Em 1961, a Enovid era lançada no mercado dos Estados Unidos e do Reino Unido, chegando ao Brasil em 1963. As pesquisas que proporcionaram o desenvolvimento da pílula, um dos métodos contraceptivos mais populares em todo o mundo, envolveram o estudo da sintetização de progesterona e estrogênio, substâncias capazes de inibir a ovulação. Enquanto a trajetória do desenvolvimento científico da droga reuniu vários nomes masculinos (Russel Marker, Gregory Pincus, Carl Djerassi - considerado "pai da pílula"), a viabilização política e financeira da implementação da pílula conecta-se ao de duas mulheres: Margaret Sanger (1879-1966) e Katherine McCormick (1875-1967), respectivamente.
A bióloga McCormick [foto à direita], notável ativista pelo sufrágio das mulheres, segunda mulher a frequentar o MIT (Massachussets Institute of Technology), foi responsável por conferir viabilidade financeira à comercialização da pílula anticoncepcional, tendo investido milhões no desenvolvimento da pesquisa após se tornar herdeira de vasta fortuna com a morte de seu marido. McCormick foi ainda importante na luta por melhores condições de habitação para mulheres em universidades nos Estados Unidos. Margaret Sanger, por seu lado, na contramão de um Estado que em 1873 estabelecera a Comstock Law, determinando a supressão do comércio e circulação de “literatura obscena e artigos de uso imoral”, dentre os quais incluíam-se contraceptivos, abortivos e quaisquer informações sobre estes, tornou-se histórica no ativismo pelo controle de natalidade nos EUA e no mundo.

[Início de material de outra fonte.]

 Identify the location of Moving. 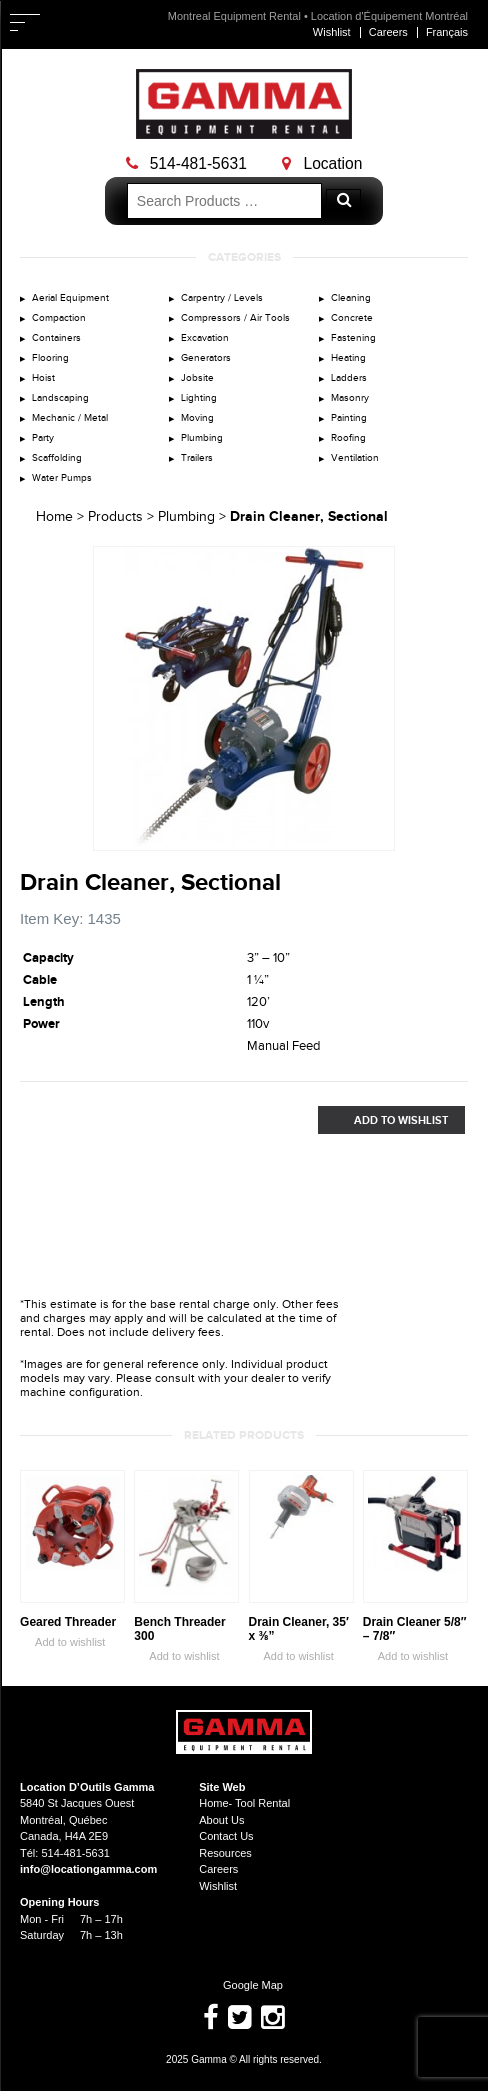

A alcunha de feminista conferida a Sanger, contudo, sob meu ponto de vista, pode - e deve - ser profundamente questionada. Margaret Sanger estava associada amplamente ao movimento eugenista1 de sua época, alinhada à vertente da eugenia negativa, que propõe o 'melhoramento' da raça humana através da eliminação, ou melhor, da prevenção do nascimento de seres humanos tidos com "incapazes" ("unfit"). A questão de quê característica leva à atribuição de “incapacidade”, “impropriedade” ou “inadequação” aqui é central - bem como quem faz essa análise.
Na avaliação de Sanger: "controle de natalidade, frequentemente denunciado como uma violação da lei natural, não é nada mais do que a facilitação do processo de exterminação dos inapropriados (“unfit"), de prevenção do nascimento dos defeituosos, ou dos que se tornarão defeituosos"2. A 'sutileza' da retórica expressa no uso do termo "incapaz" e "impróprio" ("unfit") para indicar aqueles(as) que não deveriam nascer está em não deixar explícito que dentre os grupos tidos como incapazes encontravam-se tanto aqueles(as) que apresentassem algum tipo de deficiência física ou mental ou quadros de doenças crônicas e hereditárias, como também "certos grupos de imigrantes" e a comunidade negra. Isto é, anotavam-se como características a serem filtradas traços genéticos, biológicos e sociais, de tal modo que grupos étnicos e econômico-sociais estavam associados a debilidades físicas e morais que deveriam ser eliminadas.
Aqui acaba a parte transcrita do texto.